印刷枚数が増えそうなら、純正品だけでなく互換インクを比較してみるのもひとつの方法です。
▶ 自由研究の写真・比較表の印刷に使える互換インクをチェックしてみる
まとめ|りんごを加熱すると褐変に関係する酵素の働きが変わる
生のりんごを切って空気に触れさせると、酵素や酸素が関係する反応によって茶色く変色します。

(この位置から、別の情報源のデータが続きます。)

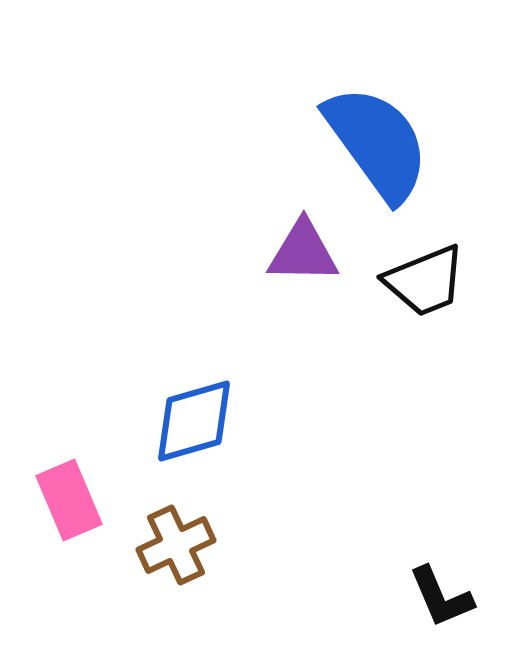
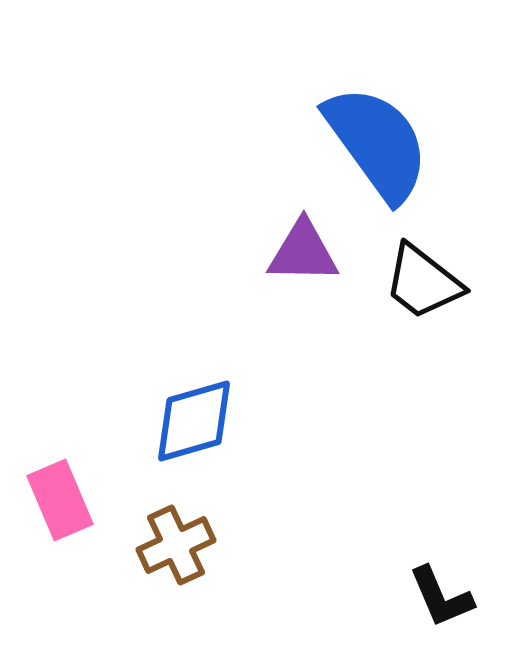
black trapezoid: moved 2 px left, 1 px down; rotated 60 degrees clockwise
pink rectangle: moved 9 px left
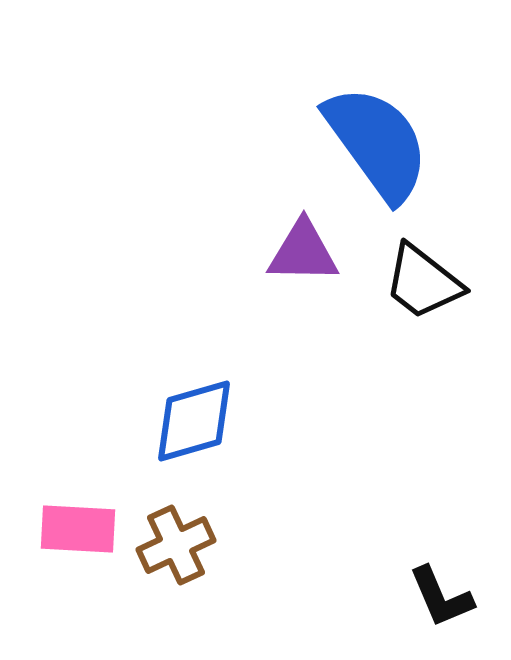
pink rectangle: moved 18 px right, 29 px down; rotated 64 degrees counterclockwise
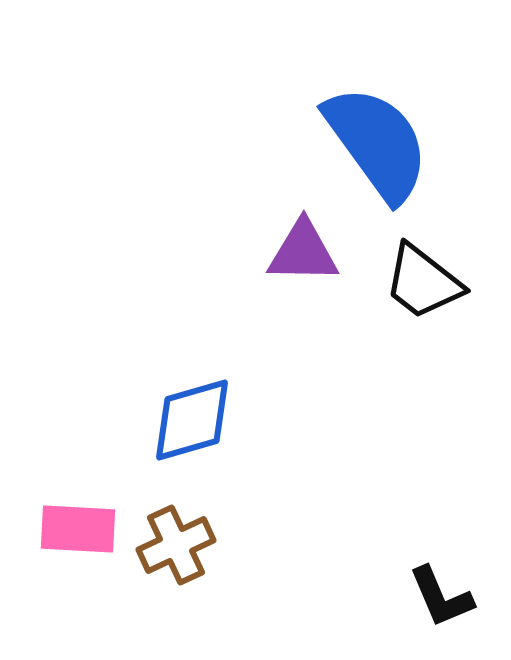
blue diamond: moved 2 px left, 1 px up
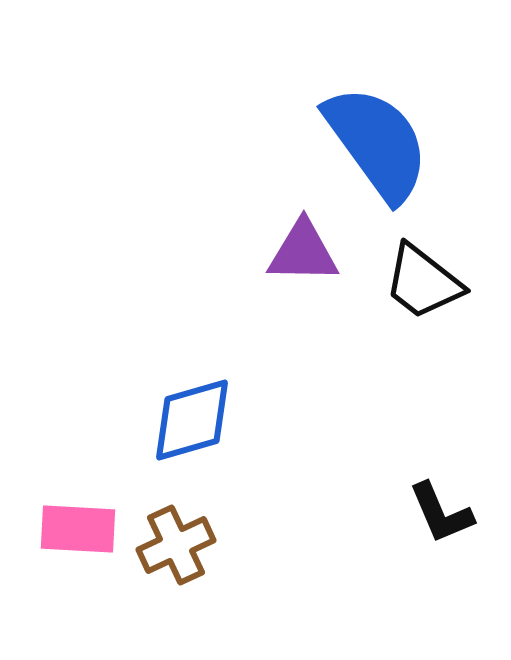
black L-shape: moved 84 px up
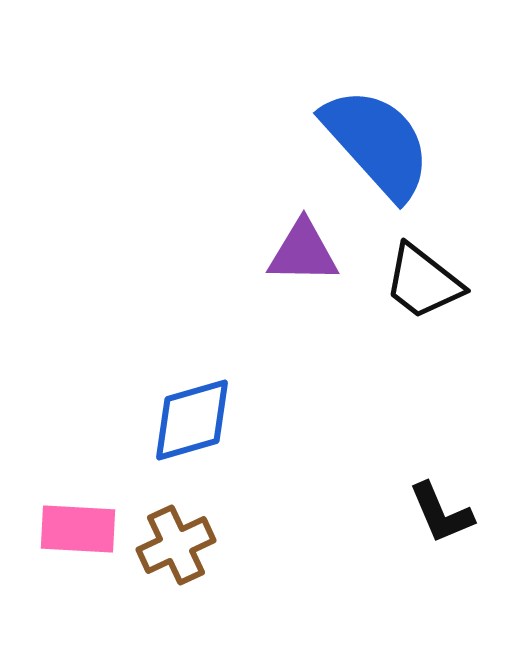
blue semicircle: rotated 6 degrees counterclockwise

しかし酵素はたんぱく質なので、熱を加えることで構造や働きが変化します。
そのため十分に加熱したりんごでは、
生のりんごより酵素による褐変が起こりにくくなることがあります。
ただし、加熱そのものによる色の変化もあるため、開始直後からの変化を比べることが大切です。
そして今回の実験は、
「酵素は熱によって働き方が変わる」
ことを身近なりんごで観察できる自由研究です。
卵の凝固と合わせて考えると、食品の中にあるたんぱく質と熱の関係がさらに見えてきます。
よくある質問
加熱したりんごは絶対に茶色くなりませんか?
絶対に色が変わらないわけではありません。加熱そのものによる色の変化や、加熱条件による違いなどがあります。生のりんごと同じ条件で時間ごとの変化を比較してみましょう。
なぜ加熱すると褐変しにくくなるのですか?
りんごの褐変に関係する酵素はたんぱく質です。十分に加熱すると酵素の構造や働きが変化し、酵素的褐変が進みにくくなることがあります。
電子レンジで加熱しても実験できますか?
できます。ただし電子レンジと湯せん・煮る方法では、水分の減り方や加熱のされ方も違います。使用した加熱方法と時間を記録して、「今回の条件では」として比較しましょう。
温度計は必要ですか?
基本の生・加熱比較だけなら必要ありません。加熱温度と褐変の関係まで調べる発展実験では、温度計があると便利です。
1日で完成できますか?
はい。数時間で生のりんごと加熱したりんごの色の変化を比較できるため、その日のうちに写真、表、グラフ、考察までまとめやすいテーマです。